Near the end of the final movement, Sibelius sets up a moment that seemed to me the fulcrum upon which rests the piece: strings suspend, getting longer and longer in their chords. They crescendo, then fall to silence, a grand pause. Soon they soar again, only to fall to silence. Again the same, and then they grow, swell, grow, and the trombones enter, open fifths creating the chord, swelling, a moment of beauty, a cactus flower, and then it fades. This moment had struck me that afternoon, way up high in the Dress Circle, but it only made sense that night, with all of those people around. That moment of beauty, that elaborate preparation, seemed to me this whole experience: a brief moment shared, a minute of ecstasy.

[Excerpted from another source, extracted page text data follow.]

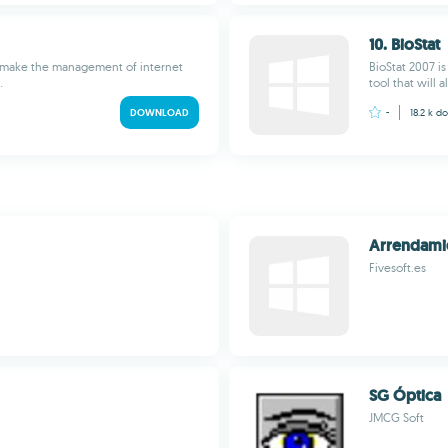
10. BioStat
to make the management of internet
BioStat 2007 i
.
tool that will a
DOWNLOAD
-
18.2 k
do
Arrendami
Fivesoft.es
SG Óptica
JMCG Soft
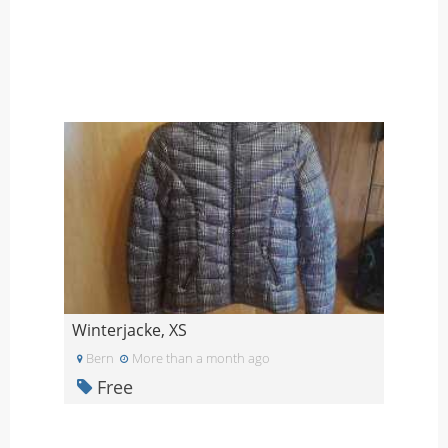
Winterjacke, XS
Bern
More than a month ago
Free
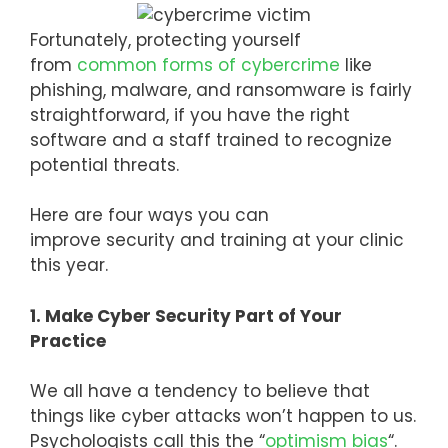
Fortunately, protecting yourself
from
common forms of cybercrime
like
phishing, malware, and ransomware is fairly
straightforward, if you have the right
software and a staff trained to recognize
potential threats.
Here are four ways you can
improve security and training at your clinic
this year.
1. Make Cyber Security Part of Your
Practice
We all have a tendency to believe that
things like cyber attacks won’t happen to us.
Psychologists call this the “
optimism bias
“.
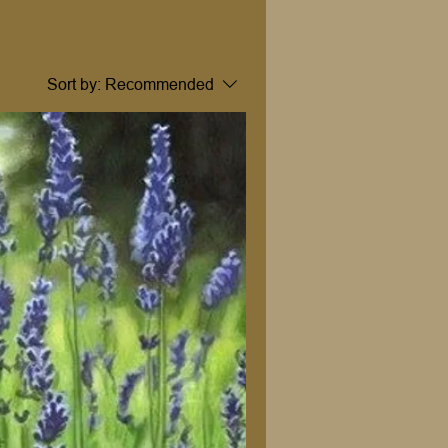
Sort by:
Recommended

At intermission, I made my way to the Shoron club, met Mr. P–– and was introduced to his wife, to several young Manhattan students that he and others had facilitated getting to the school, to several more Deutsche Bank employees, and to a conductor. It was a swirl of faces and hands to shake, and quickly we were ushered back to our seats.

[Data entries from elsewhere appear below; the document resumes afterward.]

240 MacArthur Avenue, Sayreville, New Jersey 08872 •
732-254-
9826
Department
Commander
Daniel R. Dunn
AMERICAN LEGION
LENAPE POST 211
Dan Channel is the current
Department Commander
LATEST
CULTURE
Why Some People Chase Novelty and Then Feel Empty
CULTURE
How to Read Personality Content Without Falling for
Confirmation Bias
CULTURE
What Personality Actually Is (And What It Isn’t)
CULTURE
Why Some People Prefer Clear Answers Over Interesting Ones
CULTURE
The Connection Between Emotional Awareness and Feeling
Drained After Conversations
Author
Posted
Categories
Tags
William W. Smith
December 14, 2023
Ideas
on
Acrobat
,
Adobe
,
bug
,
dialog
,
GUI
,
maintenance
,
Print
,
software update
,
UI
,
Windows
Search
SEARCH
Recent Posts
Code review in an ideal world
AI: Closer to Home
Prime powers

It seemed only moments before the Schubert was begun and finished, the music so transparent and enjoyable, the sound so satisfying and rich. The orchestra seemed to be saying, “this is what we are here to do. This is easy, delightful: we are here to make music.” Simon Rattle used the most graceful gestures: at a shift in color or tonality, he would turn over his wrists, let the music shift of its own accord, his hands evoking the shift, not forcing it. By the end, we were tired from the effort of concentrating, but not drained; everyone seemed to step lighter as we left and went into the sea of bodies.


I made myself down to the base of the stage, knowing that now, truly, was my final moment in this week-long adventure, that I had had the perfect ending to a perfect week. I looked up at the empty seats, at the hall how it appeared familiar to me now, a building as miraculous as the music that was made on its stage.

As I left, I helped an old woman down the stairs, looking around for Mr. P––, or any of his party, wanting to thank him again for that evening, but unable to find him, I stepped out into the night air. What had seemed cold and had made me shiver now was merely refreshing, and the wind that had chilled my bones on the way to the hall merely fanned an internal fire. I stopped mid-stride and wrote, now the night is not so cold; music warms my bones.

When a concert changes one’s life, it is not larger circles of life that shift, not the shape of the buildings or the direction of one’s life, but the very small circles, the inner gears themselves. The air feels different, the sky less cold, one’s heart a different timbre. Using the lessons learned from falling in love, one knows one need not shout the moment to the stars, open one’s lungs to the night. Instead, there is a quiet reserve that has been filled, and with each breath it seems possible to feel once again the velvet, hear again the tangible silence of three thousand people waiting for the first sound to emerge, almost to see once again the sound as it blooms in the air, matures, explodes and dies in ecstasy upon one’s ears.